Esta não é a primeira vez, na capital, que um motorista deixa o ônibus no meio do seu trajeto. Em 2014, o motorista da linha 61 (estação Venda Nova/centro) parou o veículo em um ponto da avenida Santos Dumont, anunciou que iria lanchar e não voltou. 

O Sindicato das Empresas de Transporte de Passageiros de Belo Horizonte (Setra/BH) informou à reportagem que não há um levantamento de casos de abandono de ônibus por motoristas, em Belo Horizonte. O Setra-BH acompanha as apurações do caso.

O Sindicato dos Trabalhadores do Transporte Rodoviário de Belo Horizonte (STTRBH) informou que casos como esse estão ligados às estressantes jornadas de trabalho dos motoristas. “30% dos profissionais tem problemas de saúde, a maioria emocional”, afirmou José Márcio Ferreira, diretor de comunicação do STTRBH. 

Morte invisível

Entre junho e agosto, o jornal O TEMPO acompanhou de perto a rotina de motoristas de ônibus, trocadores, caminhoneiros e taxistas e radiografou um quadro crescente de adoecimento e afastamento do trabalho causado por longas jornadas, clima hostil, ambiente estressante e estrutura precária.

Nos dias ao lado desses profissionais e em conversas com especialistas, a reportagem catalogou mais de 30 doenças desenvolvidas ou agravadas relacionadas aos trabalhadores do transporte no país. Desde conjuntivites provocadas por excesso de poluição no trânsito até casos complexos de embolia arterial em razão da postura e do sedentarismo, passando por todo tipo de transtorno psicológico, a saúde de quem vive ao volante pede socorro.

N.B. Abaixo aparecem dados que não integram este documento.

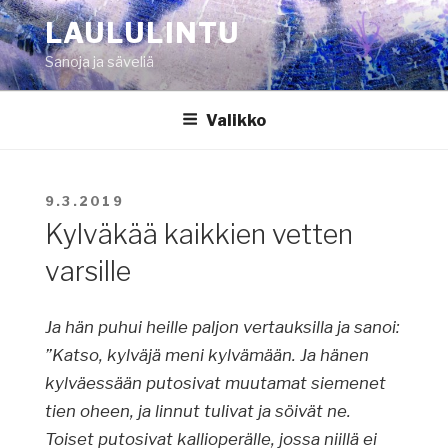
Siirry
LAULULINTU
sisältöön
Sanoja ja säveliä
Valikko
JULKAISTU
9.3.2019
Kylväkää kaikkien vetten
varsille
Ja hän puhui heille paljon vertauksilla ja sanoi:
”Katso, kylväjä meni kylvämään. Ja hänen
kylväessään putosivat muutamat siemenet
tien oheen, ja linnut tulivat ja söivät ne.
Toiset putosivat kallioperälle, jossa niillä ei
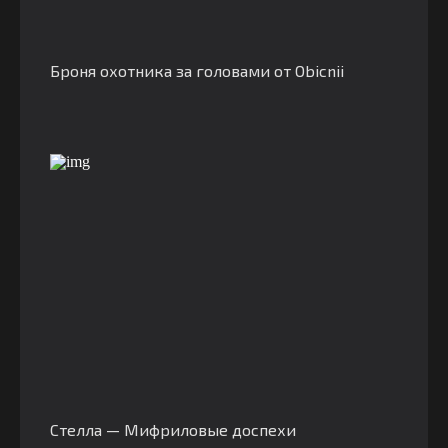
Броня охотника за головами от Obicnii
Стелла — Мифриловые доспехи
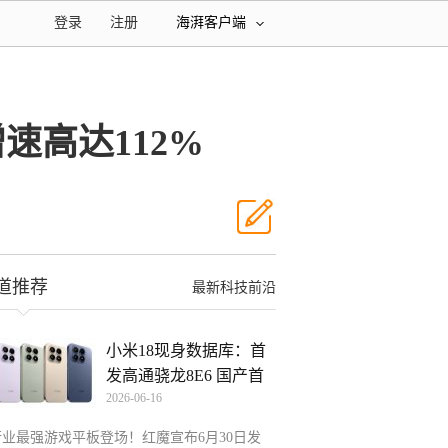
登录
注册
海湃客户端
速高达112%
道推荐
最新科技前沿
小米18现身数据库：首
发高通骁龙8E6 国产首
2026-06-16
款
行业最强游戏平板登场！红魔宣布6月30日发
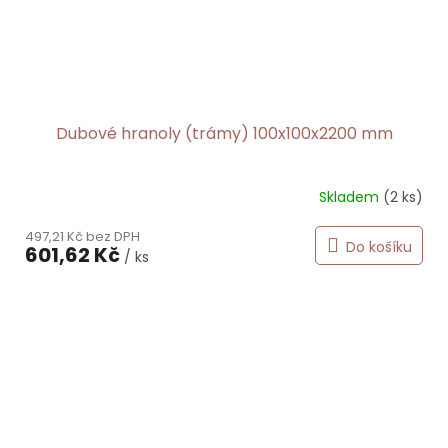
Dubové hranoly (trámy) 100x100x2200 mm
Skladem
(2 ks)
497,21 Kč bez DPH
Do košíku
601,62 Kč
/ ks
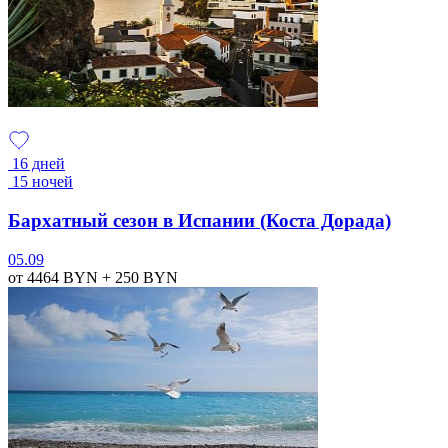
16 дней
15 ночей
Бархатный сезон в Испании (Коста Дорада)
05.09
от 4464
BYN
+ 250
BYN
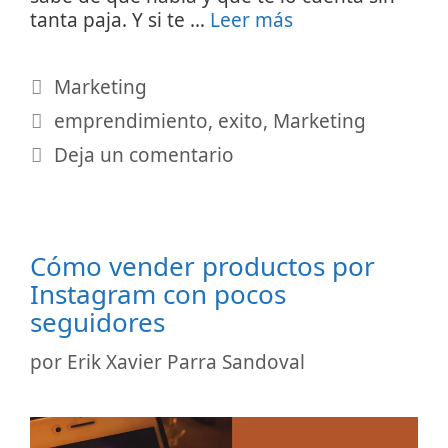
tanta paja. Y si te …
Leer más
Categorías
Marketing
Etiquetas
emprendimiento
,
exito
,
Marketing
Deja un comentario
Cómo vender productos por
Instagram con pocos
seguidores
por
Erik Xavier Parra Sandoval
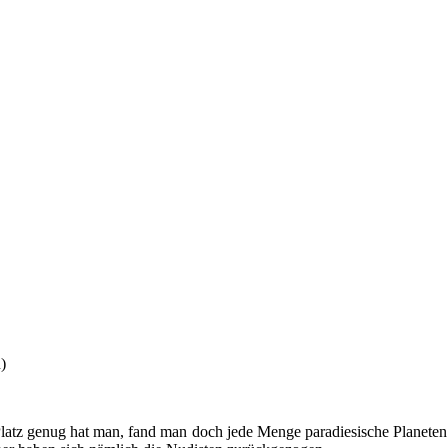
)
. Platz genug hat man, fand man doch jede Menge paradiesische Planeten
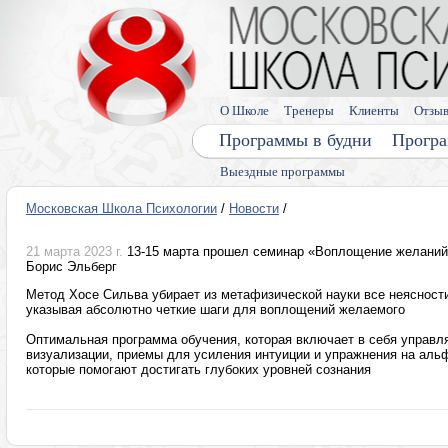
О Школе
Тренеры
Клиенты
Отзы
Программы в будни
Програ
Выездные программы
Московская Школа Психологии
/
Новости
/
21 марта 2023 г.
13-15 марта прошел семинар «Воплощение желаний 
Борис Эльберг
Метод Хосе Сильва убирает из метафизической науки все неясности 
указывая абсолютно четкие шаги для воплощений желаемого
Оптимальная программа обучения, которая включает в себя управл
визуализации, приемы для усиления интуиции и упражнения на альф
которые помогают достигать глубоких уровней сознания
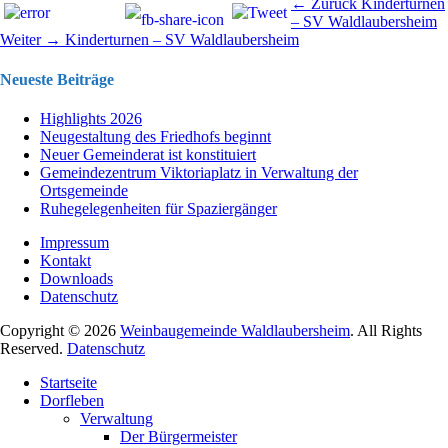
Beitragsnavigation
Vorhergehend
← Zurück
Kinderturnen
Beitrag:
– SV Waldlaubersheim
Nächster
Weiter →
Kinderturnen – SV Waldlaubersheim
Beitrag:
Neueste Beiträge
Highlights 2026
Neugestaltung des Friedhofs beginnt
Neuer Gemeinderat ist konstituiert
Gemeindezentrum Viktoriaplatz in Verwaltung der
Ortsgemeinde
Ruhegelegenheiten für Spaziergänger
Impressum
Kontakt
Downloads
Datenschutz
Copyright © 2026
Weinbaugemeinde Waldlaubersheim
. All Rights
Reserved.
Datenschutz
Nach
Startseite
oben
Dorfleben
scrollen
Verwaltung
Der Bürgermeister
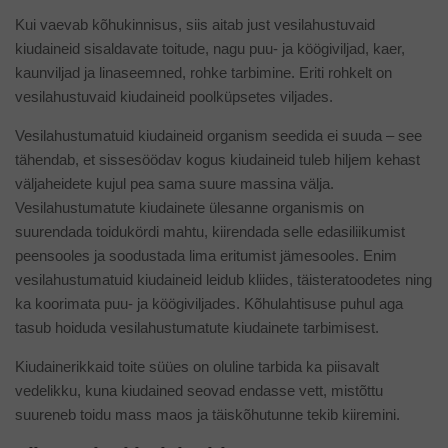
Kui vaevab kõhukinnisus, siis aitab just vesilahustuvaid
kiudaineid sisaldavate toitude, nagu puu- ja köögiviljad, kaer,
kaunviljad ja linaseemned, rohke tarbimine. Eriti rohkelt on
vesilahustuvaid kiudaineid poolküpsetes viljades.
Vesilahustumatuid kiudaineid organism seedida ei suuda – see
tähendab, et sissesöödav kogus kiudaineid tuleb hiljem kehast
väljaheidete kujul pea sama suure massina välja.
Vesilahustumatute kiudainete ülesanne organismis on
suurendada toidukördi mahtu, kiirendada selle edasiliikumist
peensooles ja soodustada lima eritumist jämesooles. Enim
vesilahustumatuid kiudaineid leidub kliides, täisteratoodetes ning
ka koorimata puu- ja köögiviljades. Kõhulahtisuse puhul aga
tasub hoiduda vesilahustumatute kiudainete tarbimisest.
Kiudainerikkaid toite süües on oluline tarbida ka piisavalt
vedelikku, kuna kiudained seovad endasse vett, mistõttu
suureneb toidu mass maos ja täiskõhutunne tekib kiiremini.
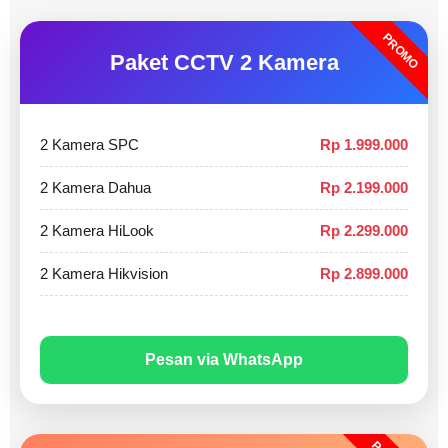
PROMO
Paket CCTV 2 Kamera
2 Kamera SPC
Rp 1.999.000
2 Kamera Dahua
Rp 2.199.000
2 Kamera HiLook
Rp 2.299.000
2 Kamera Hikvision
Rp 2.899.000
Pesan via WhatsApp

Em Belo Horizonte, por exemplo, um em cada três condutores e cobradores de lotação (35%), em um período de 12 meses, se licencia por problemas de saúde decorrentes da atividade profissional, de acordo com estimativas do sindicato dos rodoviários e de levantamento da Universidade Federal de Minas Gerais (UFMG), realizado em 2013. Essa espécie de epidemia invisível se esconde em meio a um cotidiano de muita fumaça, quadro de horários rígido, assaltos, buzinas, reclamações e empurra-empurra.